# Heart shaped boxes



## Tom76 (Aug 28, 2009)

Hopefully I have mastered the method of preparing videos for Youtube
Tom
http://www.youtube.com/watch?v=PL0-7GUSRdE


----------



## vikingcraftsman (Mar 31, 2006)

Hopefully I will find time to try this out.


----------



## CanuckGal (Nov 26, 2008)

Nope, the pictures need a LOT more explanation. The video moves along way too quick and with no info on the pictures I was lost after about 25 seconds.


----------



## Tom76 (Aug 28, 2009)

CanuckGal said:


> Nope, the pictures need a LOT more explanation. The video moves along way too quick and with no info on the pictures I was lost after about 25 seconds.


I had prepared a reply but lost it before I had a chance to post it as I was trying to add an attachment.
The contents was never designed as a method of showing how to do it but for me to see what I could produce from the original videos I have produced. There is also a need to have a firm understanding of how the template guides are used.
I have also been keeping up with technology and produced my new 'Jig Holder' which is simpler than the new one shown in the video so I have jumped ahead with new techniques but I have not had the opportunity to video the results.

Tom


----------



## Gene Howe (Jul 10, 2007)

WOW!
When you get the video finished with all the instructions, I sure want to see it. Thanks, Tom.
Gene


----------



## CanuckGal (Nov 26, 2008)

Oh I see... it's a teaser..lol. Well that works!


----------



## Gene Howe (Jul 10, 2007)

CanuckGal said:


> Oh I see... it's a teaser..lol. Well that works!

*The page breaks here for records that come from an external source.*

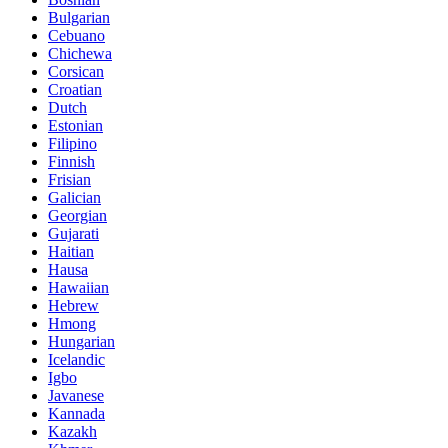
Bulgarian
Cebuano
Chichewa
Corsican
Croatian
Dutch
Estonian
Filipino
Finnish
Frisian
Galician
Georgian
Gujarati
Haitian
Hausa
Hawaiian
Hebrew
Hmong
Hungarian
Icelandic
Igbo
Javanese
Kannada
Kazakh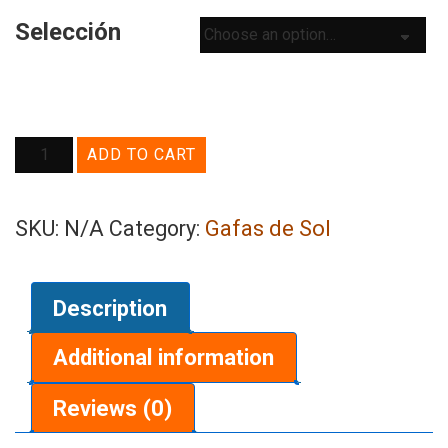
Selección
Damon
ADD TO CART
quantity
N/A
Gafas de Sol
SKU:
Category:
Description
Additional information
Reviews (0)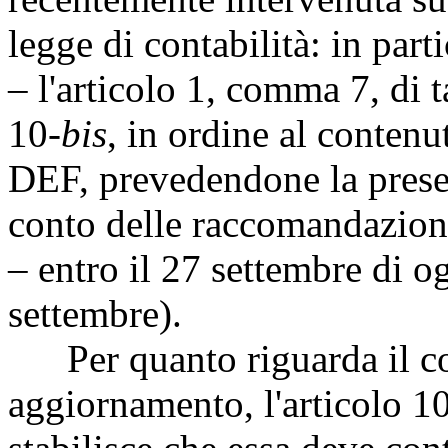
legge di contabilità: in part
– l'articolo 1, comma 7, di t
10-
bis
, in ordine al conten
DEF, prevedendone la presen
conto delle raccomandazioni
– entro il 27 settembre di o
settembre).
Per quanto riguarda il con
aggiornamento, l'articolo 1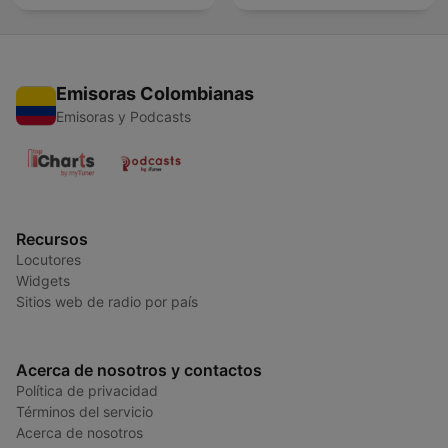
Emisoras Colombianas
Emisoras y Podcasts
Recursos
Locutores
Widgets
Sitios web de radio por país
Acerca de nosotros y contactos
Política de privacidad
Términos del servicio
Acerca de nosotros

Maybe....maybe not. At any rate, color me "teased".


----------



## Tom76 (Aug 28, 2009)

*Heart Shaped boxes*



CanuckGal said:


> Oh I see... it's a teaser..lol. Well that works!


As I tried to explain it was experimental. Material taken from a number of video I have produced giving all the details, but too long for You Tube.

It was also to show the techniques I have been using with my style of Jig Holder; simple to produce and at less cost than the 'Cam' method 

Tom


----------



## SoCalDave (Dec 26, 2009)

Was there sound with your video? I wasn't able to access it if there was. It would be very helpful. I'm trying to figure out how to route a concave bead on the edge of the box and round off the rest of the top (rest of top higher than the edge). Then I want to cut a name through the top with a scroll saw.


----------



## bobj3 (Jan 17, 2006)

Hi Dave

The links below may help 

Router Forums - View Single Post - Hello from Down Under
http://www.routerforums.com/introductions/3944-hello-down-under.html
also see below
http://www.rockler.com/product.cfm?page=21345&filter=26819&pn=26819
http://www.rockler.com/tech/RTD10000555AA.pdf

Check out Harry's gallery on the left side link of the post for many more tips.

=====
=======


----------



## gallianp (Oct 13, 2009)

Sound! please -- narration with the movie would help the instructional video...


----------



## Dr.Zook (Sep 10, 2004)

*Welcome Dave.*



SoCalDave said:


> Was there sound with your video? I wasn't able to access it if there was. It would be very helpful. I'm trying to figure out how to route a concave bead on the edge of the box and round off the rest of the top (rest of top higher than the edge). Then I want to cut a name through the top with a scroll saw.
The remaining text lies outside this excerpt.